Gene-based strategies, such as CRISPR, also offer ‘hope’ for therapeutic and enhancement purposes.
This technology works by inserting genetic material into a person’s body to modify or replace ‘unwanted genes’. Most gene therapies are still in early trial stages.
Importantly, there are questions over whether moral enhancement is already happening, such as when we take drugs that change our brain chemistry.
New moral enhancement strategies as a part of existing pre-emptive medical treatments are suggested.
Indeed, progress is being made on this type of alteration, directly related to emerging fields we have discussed.
Here is the problem, however: Even if we could safely target the determinants of reactive aggression, there are lingering practical and ethical considerations. For one, not all aggression is antisocial.
Aggression is often necessary for acts of protection and self-defence.
People can also have mixed motivations, meaning different aggression types can be present in a single act.
Some researchers argue for additional classifications such as “micro”, “prosocial” and “appetitive” aggression.
Why is the Cult of Scientism so determined to ‘regulate aggression’ in humans?
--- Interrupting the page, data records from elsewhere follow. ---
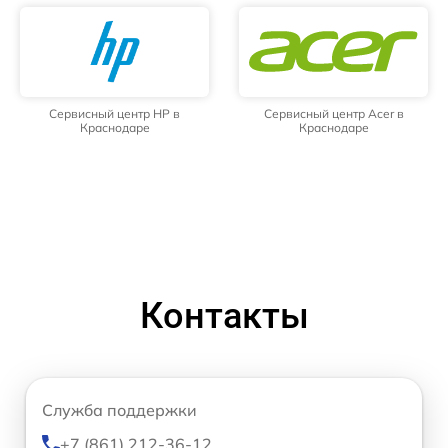
Сервисный центр HP в
Сервисный центр Acer в
Краснодаре
Краснодаре
Контакты
Служба поддержки
+7 (861) 212-36-12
What kind of impact will this type of research have a person’s character and sense of self?
How will autonomy, personal freedom and the possibility of coercive treatment factor in?
In Aldous Huxley’s dystopian classic, aggression — such as fighting, sports or physical competition — is considered a ‘primitive’ practice that disrupted the peace of a ‘perfect society’.
This is the Brave New World Order, ladies and gentlemen.
Pharmalogical and technological somatisation.